━━━ MATERIAL FOR THE TASK
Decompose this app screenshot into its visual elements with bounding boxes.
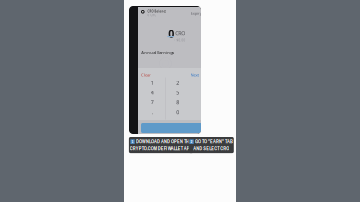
staticText: 0: [168, 27, 174, 41]
staticText: 8: [176, 99, 179, 106]
staticText: CRO: [175, 30, 185, 37]
staticText: 5: [176, 89, 179, 96]
staticText: AND SELECT CRO: [193, 145, 229, 152]
staticText: 0: [176, 109, 179, 116]
staticText: 2: [176, 79, 179, 86]
button[interactable]: 9: [191, 97, 216, 107]
button[interactable]: Next: [191, 72, 200, 78]
staticText: CRYPTO.COM DEFI WALLET APP: [130, 145, 193, 152]
button[interactable]: 0: [165, 107, 191, 117]
button[interactable]: 8: [165, 97, 191, 107]
staticText: Annual Earnings: [141, 50, 174, 55]
staticText: 7: [151, 99, 154, 106]
staticText: 1: [132, 139, 134, 144]
button[interactable]: Clear: [141, 72, 151, 78]
staticText: .: [152, 109, 153, 116]
staticText: Next: [191, 72, 200, 78]
button[interactable]: [141, 123, 202, 133]
button[interactable]: 1: [139, 78, 165, 88]
staticText: Clear: [141, 72, 151, 78]
staticText: ~ $0.00: [174, 39, 186, 42]
button[interactable]: Expiry: [191, 11, 202, 16]
button[interactable]: 5: [165, 88, 191, 97]
button[interactable]: 6: [191, 88, 216, 97]
staticText: CRO Balance: [147, 10, 166, 13]
staticText: DOWNLOAD AND OPEN THE: [136, 138, 192, 145]
button[interactable]: 3: [191, 78, 216, 88]
button[interactable]: 2: [165, 78, 191, 88]
staticText: GO TO "EARN" TAB: [195, 138, 233, 145]
button[interactable]: 7: [139, 97, 165, 107]
staticText: 4: [151, 89, 154, 96]
staticText: 2: [191, 139, 193, 144]
button[interactable]: 4: [139, 88, 165, 97]
staticText: Expiry: [191, 11, 202, 16]
staticText: 0 CRO: [147, 13, 156, 17]
staticText: 1: [151, 79, 154, 86]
━━━━━━
_ABOUT THIS TASK_
Omit the pictures, then copy out all the data exactly as it stands.

_ANSWER BOX_
Decompose this app screenshot into its visual elements with bounding boxes.
staticText: 0: [168, 27, 174, 41]
staticText: 8: [176, 99, 179, 106]
staticText: CRO: [175, 30, 185, 37]
staticText: 5: [176, 89, 179, 96]
staticText: AND SELECT CRO: [193, 145, 229, 152]
staticText: 0: [176, 109, 179, 116]
staticText: 2: [176, 79, 179, 86]
button[interactable]: 9: [191, 97, 216, 107]
button[interactable]: Next: [191, 72, 200, 78]
staticText: CRYPTO.COM DEFI WALLET APP: [130, 145, 193, 152]
button[interactable]: 0: [165, 107, 191, 117]
button[interactable]: 8: [165, 97, 191, 107]
staticText: Annual Earnings: [141, 50, 174, 55]
staticText: 7: [151, 99, 154, 106]
staticText: 1: [132, 139, 134, 144]
button[interactable]: Clear: [141, 72, 151, 78]
staticText: .: [152, 109, 153, 116]
staticText: Next: [191, 72, 200, 78]
button[interactable]: [141, 123, 202, 133]
button[interactable]: 1: [139, 78, 165, 88]
staticText: Clear: [141, 72, 151, 78]
staticText: ~ $0.00: [174, 39, 186, 42]
button[interactable]: Expiry: [191, 11, 202, 16]
button[interactable]: 5: [165, 88, 191, 97]
button[interactable]: 6: [191, 88, 216, 97]
staticText: CRO Balance: [147, 10, 166, 13]
staticText: DOWNLOAD AND OPEN THE: [136, 138, 192, 145]
button[interactable]: 3: [191, 78, 216, 88]
button[interactable]: 2: [165, 78, 191, 88]
staticText: GO TO "EARN" TAB: [195, 138, 233, 145]
button[interactable]: 7: [139, 97, 165, 107]
staticText: 4: [151, 89, 154, 96]
staticText: 2: [191, 139, 193, 144]
button[interactable]: 4: [139, 88, 165, 97]
staticText: Expiry: [191, 11, 202, 16]
staticText: 0 CRO: [147, 13, 156, 17]
staticText: 1: [151, 79, 154, 86]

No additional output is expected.